Project 2025, page 1
Project 2025’s coupling of the good life with private charities is no accident. They are laying the groundwork for federal and state taxpayer funds to flow to religious charities. They mean to send billions of public dollars to churches and religious non-profits that don’t pay income tax.
The Supreme Court’s recent criminalization of homelessness is yet another example of this objective. In that case, a local religious homeless shelter had multiple empty beds while the unhoused slept outside.

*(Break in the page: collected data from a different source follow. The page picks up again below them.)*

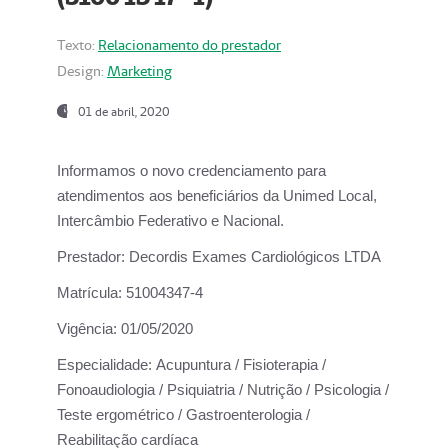
Texto:
Relacionamento do prestador
Design:
Marketing
01 de abril, 2020
Informamos o novo credenciamento para
atendimentos aos beneficiários da
Unimed Local,
Intercâmbio Federativo e Nacional.
Prestador:
Decordis Exames Cardiológicos LTDA
Matrícula:
51004347-4
Vigência:
01/05/2020
Especialidade:
Acupuntura / Fisioterapia /
Fonoaudiologia / Psiquiatria / Nutrição / Psicologia /
Teste ergométrico / Gastroenterologia /
Reabilitação cardíaca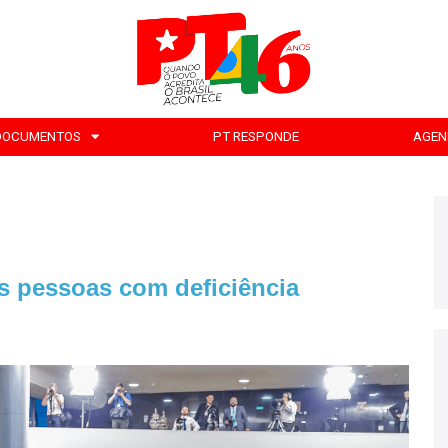
DOCUMENTOS
PT RESPONDE
AGEN
as pessoas com deficiência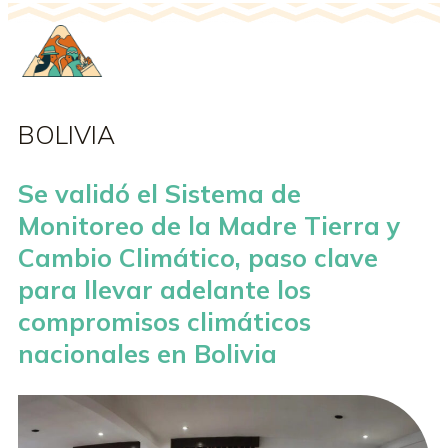
BOLIVIA
Se validó el Sistema de
Monitoreo de la Madre Tierra y
Cambio Climático, paso clave
para llevar adelante los
compromisos climáticos
nacionales en Bolivia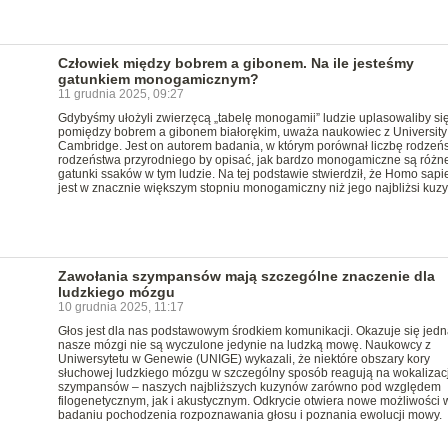
Człowiek między bobrem a gibonem. Na ile jesteśmy
gatunkiem monogamicznym?
11 grudnia 2025, 09:27
Gdybyśmy ułożyli zwierzęcą „tabelę monogamii” ludzie uplasowaliby si
pomiędzy bobrem a gibonem białorękim, uważa naukowiec z University 
Cambridge. Jest on autorem badania, w którym porównał liczbę rodzeńs
rodzeństwa przyrodniego by opisać, jak bardzo monogamiczne są różn
gatunki ssaków w tym ludzie. Na tej podstawie stwierdził, że Homo sapi
jest w znacznie większym stopniu monogamiczny niż jego najbliżsi kuzy
Zawołania szympansów mają szczególne znaczenie dla
ludzkiego mózgu
10 grudnia 2025, 11:17
Głos jest dla nas podstawowym środkiem komunikacji. Okazuje się jedn
nasze mózgi nie są wyczulone jedynie na ludzką mowę. Naukowcy z
Uniwersytetu w Genewie (UNIGE) wykazali, że niektóre obszary kory
słuchowej ludzkiego mózgu w szczególny sposób reagują na wokalizac
szympansów – naszych najbliższych kuzynów zarówno pod względem
filogenetycznym, jak i akustycznym. Odkrycie otwiera nowe możliwości 
badaniu pochodzenia rozpoznawania głosu i poznania ewolucji mowy.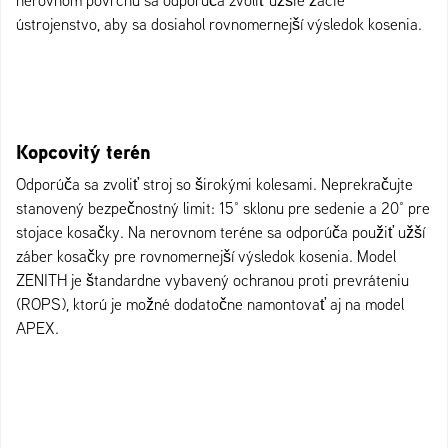
ústrojenstvo, aby sa dosiahol rovnomernejší výsledok kosenia.
Kopcovitý terén
Odporúča sa zvoliť stroj so širokými kolesami. Neprekračujte
stanovený bezpečnostný limit: 15° sklonu pre sedenie a 20° pre
stojace kosačky. Na nerovnom teréne sa odporúča použiť užší
záber kosačky pre rovnomernejší výsledok kosenia. Model
ZENITH je štandardne vybavený ochranou proti prevráteniu
(ROPS), ktorú je možné dodatočne namontovať aj na model
APEX.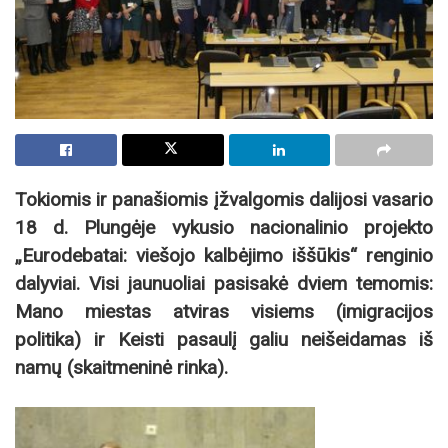
Tokiomis ir panašiomis įžvalgomis dalijosi vasario
18 d. Plungėje vykusio nacionalinio projekto
„Eurodebatai: viešojo kalbėjimo iššūkis“ renginio
dalyviai. Visi jaunuoliai pasisakė dviem temomis:
Mano miestas atviras visiems (imigracijos
politika) ir Keisti pasaulį galiu neišeidamas iš
namų (skaitmeninė rinka).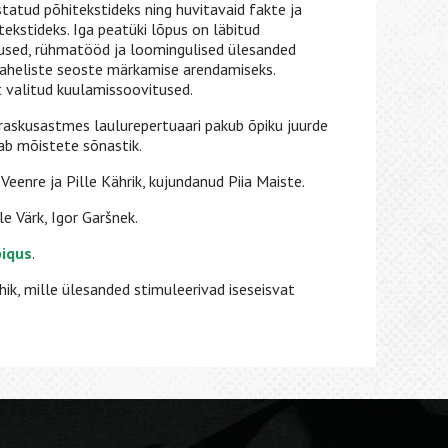
tatud põhitekstideks ning huvitavaid fakte ja
tekstideks. Iga peatüki lõpus on läbitud
used, rühmatööd ja loomingulised ülesanded
aheliste seoste märkamise arendamiseks.
t valitud kuulamissoovitused.
iraskusastmes laulurepertuaari pakub õpiku juurde
tab mõistete sõnastik.
Veenre ja Pille Kährik, kujundanud Piia Maiste.
e Värk, Igor Garšnek.
iqus
.
ik, mille ülesanded stimuleerivad iseseisvat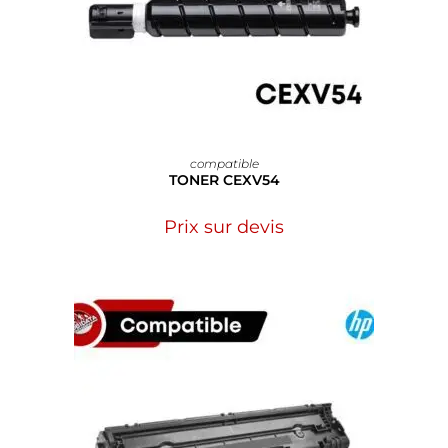
compatible
TONER CEXV54
Prix sur devis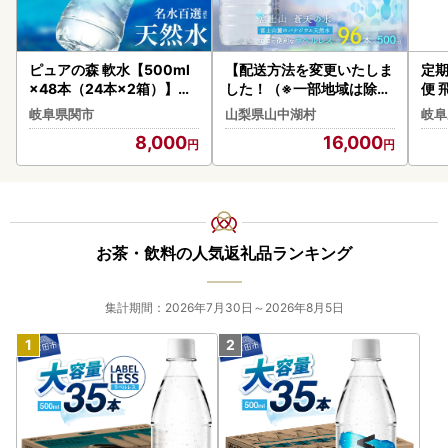
ピュアの森 軟水【500ml
【配送方法を変更いたしま
定期
×48本（24本×2箱）】ミ
した！（※一部地域は除く
便 
ネラルウォーター
）】＜ラベルレス＞富士山
岐阜県関市
山梨県山中湖村
岐阜
蒼天の水 500ml×96本（
8,000
16,000
４ケース）YC001
お茶・飲料の人気返礼品ランキング
集計期間：2026年7月30日～2026年8月5日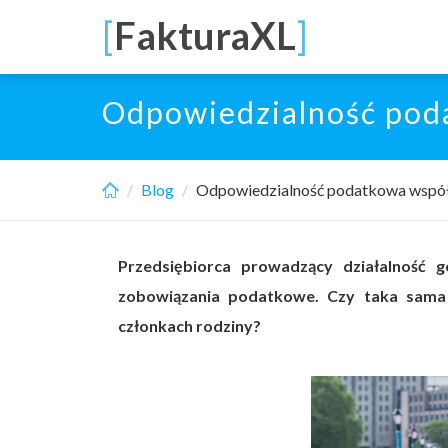
Skip
[
FakturaXL
]
to
main
content
Odpowiedzialność pod
Blog
Odpowiedzialność podatkowa wspó
Przedsiębiorca prowadzący działalność 
zobowiązania podatkowe. Czy taka sama 
członkach rodziny?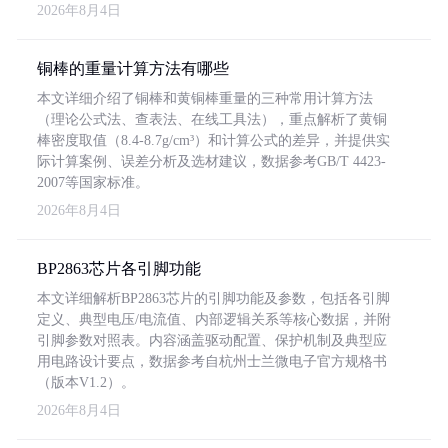
2026年8月4日
铜棒的重量计算方法有哪些
本文详细介绍了铜棒和黄铜棒重量的三种常用计算方法
（理论公式法、查表法、在线工具法），重点解析了黄铜
棒密度取值（8.4-8.7g/cm³）和计算公式的差异，并提供实
际计算案例、误差分析及选材建议，数据参考GB/T 4423-
2007等国家标准。
2026年8月4日
BP2863芯片各引脚功能
本文详细解析BP2863芯片的引脚功能及参数，包括各引脚
定义、典型电压/电流值、内部逻辑关系等核心数据，并附
引脚参数对照表。内容涵盖驱动配置、保护机制及典型应
用电路设计要点，数据参考自杭州士兰微电子官方规格书
（版本V1.2）。
2026年8月4日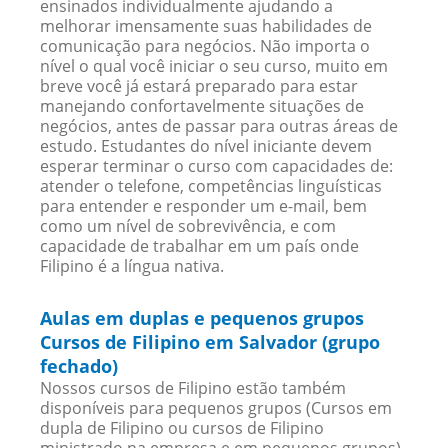
ensinados individualmente ajudando a
melhorar imensamente suas habilidades de
comunicação para negócios. Não importa o
nível o qual você iniciar o seu curso, muito em
breve você já estará preparado para estar
manejando confortavelmente situações de
negócios, antes de passar para outras áreas de
estudo. Estudantes do nível iniciante devem
esperar terminar o curso com capacidades de:
atender o telefone, competências linguísticas
para entender e responder um e-mail, bem
como um nível de sobrevivência, e com
capacidade de trabalhar em um país onde
Filipino é a língua nativa.
Aulas em duplas e pequenos grupos
Cursos de Filipino em Salvador (grupo
fechado)
Nossos cursos de Filipino estão também
disponíveis para pequenos grupos (Cursos em
dupla de Filipino ou cursos de Filipino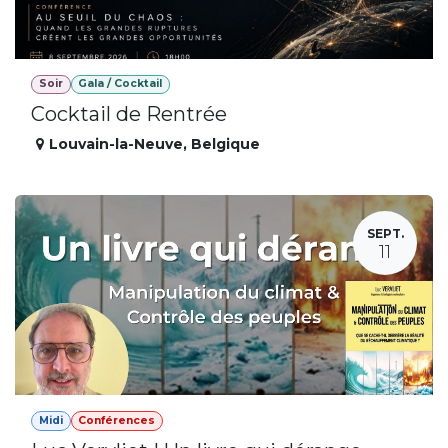
Soir
Gala / Cocktail
Cocktail de Rentrée
Louvain-la-Neuve
,
Belgique
SEPT.
11
Midi
Conférences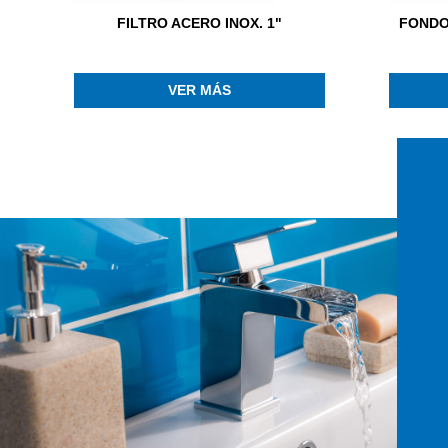
FILTRO ACERO INOX. 1"
FONDO
VER MÁS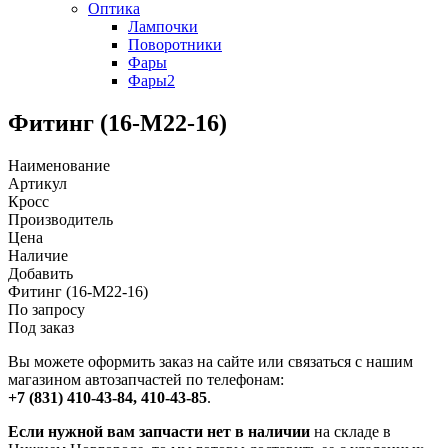
Оптика
Лампочки
Поворотники
Фары
Фары2
Фитинг (16-М22-16)
Наименование
Артикул
Кросс
Производитель
Цена
Наличие
Добавить
Фитинг (16-М22-16)
По запросу
Под заказ
Вы можете оформить заказ на сайте или связаться с нашим
магазином автозапчастей по телефонам:
+7 (831) 410-43-84, 410-43-85
.
Если нужной вам запчасти нет в наличии
на складе в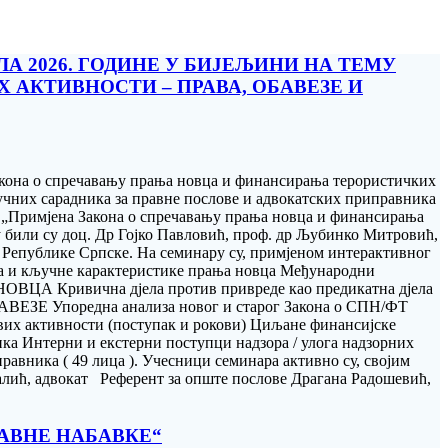
ЛА 2026. ГОДИНЕ У БИЈЕЉИНИ НА ТЕМУ
АКТИВНОСТИ – ПРАВА, ОБАВЕЗЕ И
Закона о спречавању прања новца и финансирања терористичких
ручних сарадника за правне послове и aдвокатских приправника
у „Примјена Закона о спречавању прања новца и финансирања
 били су доц. Др Гојко Павловић, проф. др Љубинко Митровић,
 Републике Српске. На семинару су, примјеном интерактивног
кључне карактеристике прања новца Међународни
ЦА Кривична дјела против привреде као предикатна дјела
ЕЗЕ Упоредна анализа новог и старог Закона о СПН/ФТ
их активности (поступак и рокови) Циљане финансијске
нтерни и екстерни поступци надзора / улога надзорних
авника ( 49 лица ). Учесници семинара активно су, својим
алић, адвокат Референт за опште послове Драгана Радошевић,
ЈАВНЕ НАБАВКЕ“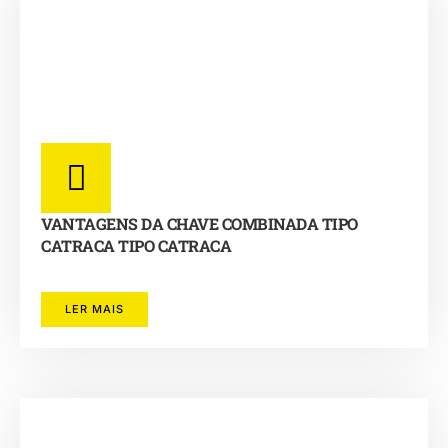
VANTAGENS DA CHAVE COMBINADA TIPO
CATRACA TIPO CATRACA
LER MAIS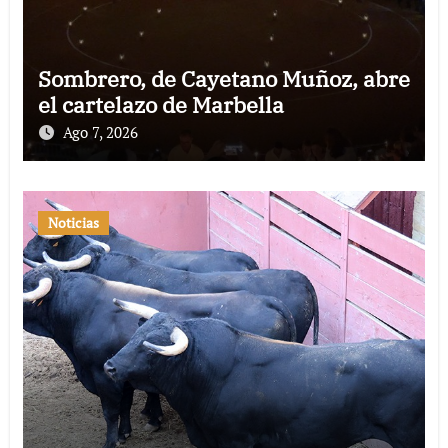
Sombrero, de Cayetano Muñoz, abre
el cartelazo de Marbella
Ago 7, 2026
Noticias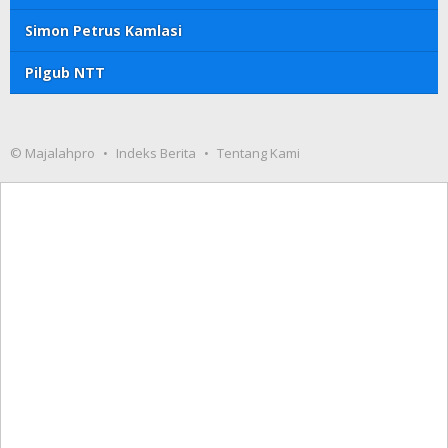
Simon Petrus Kamlasi
Pilgub NTT
© Majalahpro
Indeks Berita
Tentang Kami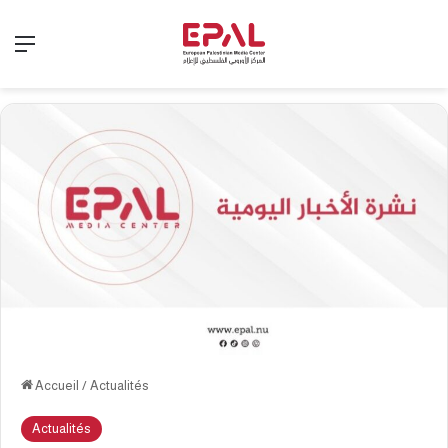
Menu
Accueil
/
Actualités
Actualités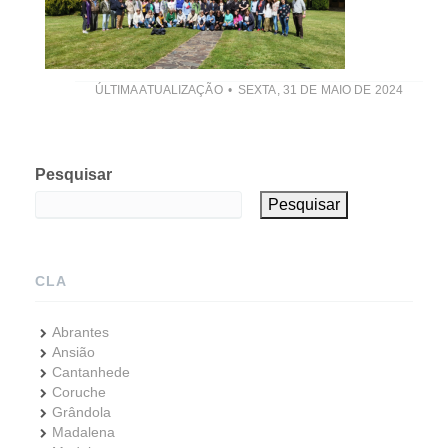
ÚLTIMA ATUALIZAÇÃO
SEXTA, 31 DE MAIO DE 2024
Pesquisar
Pesquisar
CLA
Abrantes
Ansião
Cantanhede
Coruche
Grândola
Madalena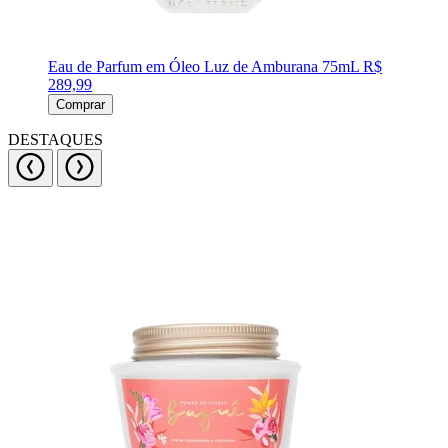
Eau de Parfum em Óleo Luz de Amburana 75mL
R$
289,99
Comprar
DESTAQUES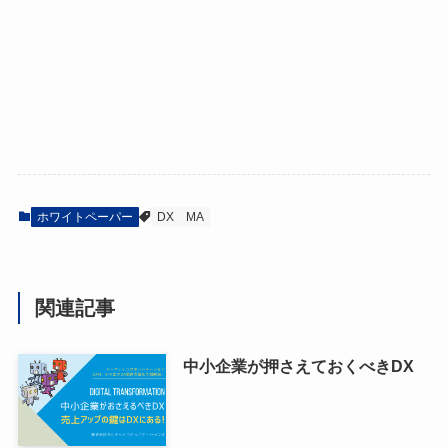
ホワイトペーパー
DX
MA
関連記事
中小企業が押さえておくべきDX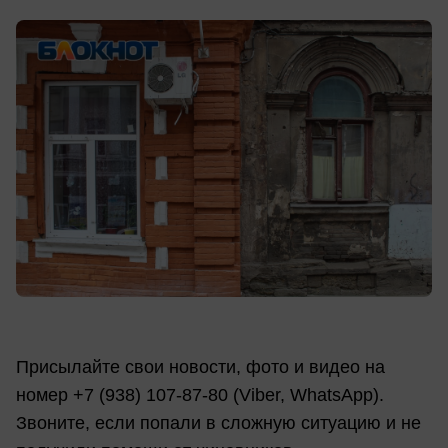
Присылайте свои новости, фото и видео на
номер +7 (938) 107-87-80 (Viber, WhatsApp).
Звоните, если попали в сложную ситуацию и не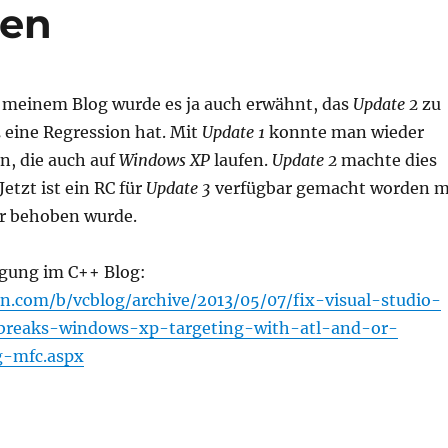
men
 meinem Blog wurde es ja auch erwähnt, das
Update 2
zu
2
eine Regression hat. Mit
Update 1
konnte man wieder
, die auch auf
Windows XP
laufen.
Update 2
machte dies
Jetzt ist ein RC für
Update 3
verfügbar gemacht worden m
er behoben wurde.
igung im C++ Blog:
n.com/b/vcblog/archive/2013/05/07/fix-visual-studio-
breaks-windows-xp-targeting-with-atl-and-or-
ng-mfc.aspx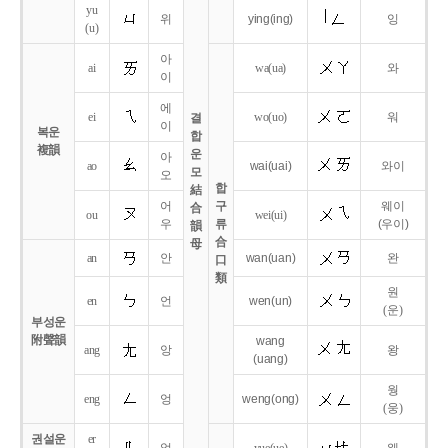
yu
위
ying
(ing)
잉
(u)
아
ai
wa
(ua)
와
이
에
ei
wo
(uo)
워
결
이
복운
합
複韻
운
아
ao
wai
(uai)
와이
모
오
합
結
어
구
웨이
合
ou
wei
(ui)
우
류
(우이)
韻
合
母
an
안
wan
(uan)
완
口
類
원
en
언
wen
(un)
(운)
부성운
附聲韻
wang
ang
앙
왕
(uang)
웡
eng
엉
weng
(ong)
(웅)
권설운
er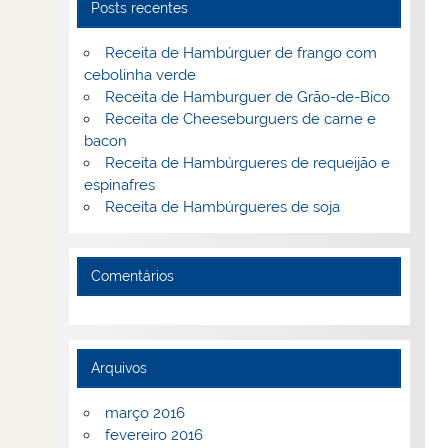
Posts recentes
Receita de Hambúrguer de frango com
cebolinha verde
Receita de Hamburguer de Grão-de-Bico
Receita de Cheeseburguers de carne e
bacon
Receita de Hambúrgueres de requeijão e
espinafres
Receita de Hambúrgueres de soja
Comentários
Arquivos
março 2016
fevereiro 2016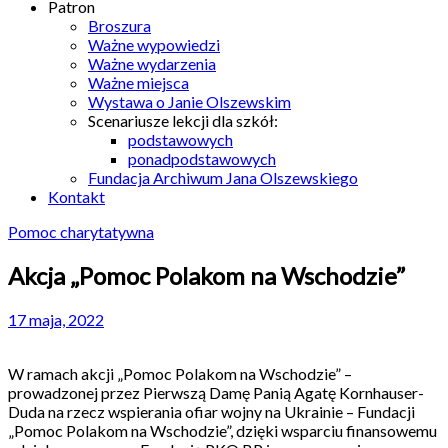
Patron
Broszura
Ważne wypowiedzi
Ważne wydarzenia
Ważne miejsca
Wystawa o Janie Olszewskim
Scenariusze lekcji dla szkół:
podstawowych
ponadpodstawowych
Fundacja Archiwum Jana Olszewskiego
Kontakt
Pomoc charytatywna
Akcja „Pomoc Polakom na Wschodzie”
17 maja, 2022
W ramach akcji „Pomoc Polakom na Wschodzie” –
prowadzonej przez Pierwszą Damę Panią Agatę Kornhauser-
Duda na rzecz wspierania ofiar wojny na Ukrainie ­– Fundacji
„Pomoc Polakom na Wschodzie”, dzięki wsparciu finansowemu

If the unhoused cannot sleep outside without being criminalized, four of the six local options will be to submit to religious indoctrination for a meal and a bed.
Let’s take a deeper dive into what that looks like.
In “How Project 2025 Might Punish Your Hard-On,” we covered one Texas program that entraps men soliciting prostitutes and forces them to choose: Spend time in jail or enter a religious anti-prostitution program at their own expense.
Or take Montana’s Hope Center Ministries, a sober living facility in Helena and Clancy.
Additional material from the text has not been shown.